Siarhei Vouchak
Siarhei Vouchak

Reputation: 125

Validate Collection using JSR 303

I want to validate array of beans using JSR 303 Validation. Like spec says, it's possible to validate the whole collection. if I had object like this

public class Car {
  @NotNull
  @Valid
  private List<Person> passengers = new ArrayList<Person>();
}

so I would be able to validate list of passengers by doing following:

Car car = ....
Validator validator = Validation.buildDefaultValidatorFactory().getValidator();
Set<ConstraintViolation<Car>> validation = validator.validate(car);

But I wondering, why can't I validate list of passengers by doing following:

Validator validator = Validation.buildDefaultValidatorFactory().getValidator();
Set<ConstraintViolation<List<Person>>> validation =validator.validate(passengers);

It just doesn't work! Can anybody give me any explanations on that?

Upvotes: 2

Views: 2332

Answers (1)

Gunnar
Gunnar

Reputation: 18980

Bean Validation doesn't offer an API for directly validating collections. Only the cascaded validation of collections/arrays using @Valid is supported.

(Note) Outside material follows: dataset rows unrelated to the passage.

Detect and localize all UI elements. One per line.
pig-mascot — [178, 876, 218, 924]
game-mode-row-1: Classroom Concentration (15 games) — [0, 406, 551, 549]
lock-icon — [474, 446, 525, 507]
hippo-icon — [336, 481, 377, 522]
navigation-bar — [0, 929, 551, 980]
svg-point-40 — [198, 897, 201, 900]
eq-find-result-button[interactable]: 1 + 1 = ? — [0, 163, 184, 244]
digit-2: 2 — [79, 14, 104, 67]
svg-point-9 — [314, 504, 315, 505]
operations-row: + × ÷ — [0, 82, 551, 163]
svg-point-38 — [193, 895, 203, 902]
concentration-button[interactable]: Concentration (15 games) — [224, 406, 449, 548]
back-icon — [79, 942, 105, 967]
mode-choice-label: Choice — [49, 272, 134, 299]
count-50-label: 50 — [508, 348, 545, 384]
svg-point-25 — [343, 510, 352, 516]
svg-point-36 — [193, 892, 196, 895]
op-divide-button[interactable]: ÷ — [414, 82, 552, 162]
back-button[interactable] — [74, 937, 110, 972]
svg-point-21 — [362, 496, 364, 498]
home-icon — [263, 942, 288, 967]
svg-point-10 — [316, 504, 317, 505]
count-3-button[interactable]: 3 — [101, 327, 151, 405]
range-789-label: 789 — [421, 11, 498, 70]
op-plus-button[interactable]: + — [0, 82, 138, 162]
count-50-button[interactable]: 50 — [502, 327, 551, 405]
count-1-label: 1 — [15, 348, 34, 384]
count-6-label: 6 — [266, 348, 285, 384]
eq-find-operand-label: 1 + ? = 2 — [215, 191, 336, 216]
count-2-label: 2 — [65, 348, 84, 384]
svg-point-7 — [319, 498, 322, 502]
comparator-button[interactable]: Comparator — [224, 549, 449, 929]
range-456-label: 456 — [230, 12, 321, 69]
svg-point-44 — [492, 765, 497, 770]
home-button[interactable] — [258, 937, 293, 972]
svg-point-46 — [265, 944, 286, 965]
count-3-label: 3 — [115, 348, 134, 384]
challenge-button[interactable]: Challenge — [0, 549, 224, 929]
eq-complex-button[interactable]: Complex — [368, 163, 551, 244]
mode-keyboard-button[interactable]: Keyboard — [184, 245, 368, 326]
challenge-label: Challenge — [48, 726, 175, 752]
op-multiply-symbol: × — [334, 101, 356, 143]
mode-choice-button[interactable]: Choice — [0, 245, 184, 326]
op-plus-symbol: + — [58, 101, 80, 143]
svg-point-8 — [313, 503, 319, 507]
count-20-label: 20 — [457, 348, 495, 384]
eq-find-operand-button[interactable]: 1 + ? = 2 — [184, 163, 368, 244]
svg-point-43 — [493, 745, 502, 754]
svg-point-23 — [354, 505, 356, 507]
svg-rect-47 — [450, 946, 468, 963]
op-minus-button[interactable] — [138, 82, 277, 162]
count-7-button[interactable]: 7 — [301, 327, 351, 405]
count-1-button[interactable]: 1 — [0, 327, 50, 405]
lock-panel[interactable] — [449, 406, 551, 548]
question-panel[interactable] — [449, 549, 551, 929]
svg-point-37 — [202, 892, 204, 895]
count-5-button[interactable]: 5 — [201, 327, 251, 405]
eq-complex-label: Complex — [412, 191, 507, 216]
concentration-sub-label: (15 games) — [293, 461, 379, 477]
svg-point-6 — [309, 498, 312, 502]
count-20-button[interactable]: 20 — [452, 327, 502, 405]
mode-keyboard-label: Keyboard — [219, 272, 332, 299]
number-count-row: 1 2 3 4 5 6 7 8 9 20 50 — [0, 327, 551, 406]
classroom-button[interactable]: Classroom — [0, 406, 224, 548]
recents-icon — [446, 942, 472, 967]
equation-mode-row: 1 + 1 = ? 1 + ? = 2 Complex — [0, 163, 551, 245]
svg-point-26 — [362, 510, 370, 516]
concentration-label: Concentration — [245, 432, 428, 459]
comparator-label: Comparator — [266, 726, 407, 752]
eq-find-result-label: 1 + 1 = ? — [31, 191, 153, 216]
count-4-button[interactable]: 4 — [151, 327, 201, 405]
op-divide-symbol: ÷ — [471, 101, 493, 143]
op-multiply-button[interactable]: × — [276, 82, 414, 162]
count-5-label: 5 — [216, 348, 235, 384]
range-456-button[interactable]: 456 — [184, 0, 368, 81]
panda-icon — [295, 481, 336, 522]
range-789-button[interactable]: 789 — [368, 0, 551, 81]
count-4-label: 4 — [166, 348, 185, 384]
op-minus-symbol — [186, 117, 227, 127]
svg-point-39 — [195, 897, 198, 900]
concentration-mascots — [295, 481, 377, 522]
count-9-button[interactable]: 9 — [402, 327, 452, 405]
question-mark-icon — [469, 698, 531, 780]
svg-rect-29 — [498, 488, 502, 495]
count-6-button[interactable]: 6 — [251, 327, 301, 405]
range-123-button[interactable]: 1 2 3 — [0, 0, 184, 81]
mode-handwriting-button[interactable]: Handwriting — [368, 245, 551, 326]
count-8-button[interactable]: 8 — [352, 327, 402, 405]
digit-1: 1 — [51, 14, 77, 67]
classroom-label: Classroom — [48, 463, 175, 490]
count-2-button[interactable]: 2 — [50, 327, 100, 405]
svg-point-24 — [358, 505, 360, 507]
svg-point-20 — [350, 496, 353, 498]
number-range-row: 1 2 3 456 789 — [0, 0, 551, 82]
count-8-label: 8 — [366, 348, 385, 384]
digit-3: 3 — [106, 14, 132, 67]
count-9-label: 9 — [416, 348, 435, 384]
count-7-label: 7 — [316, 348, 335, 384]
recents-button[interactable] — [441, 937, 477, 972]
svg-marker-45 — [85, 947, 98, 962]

The validate() method you're using validates the constraints declared on the type of the passed object. There are no constraints declared on List or ArrayList, that's why no constraint violations occure when passing a list directly to validate().

You could either iterate over the passenger list and validate the individual elements or validate a object owning the list (as in your original example).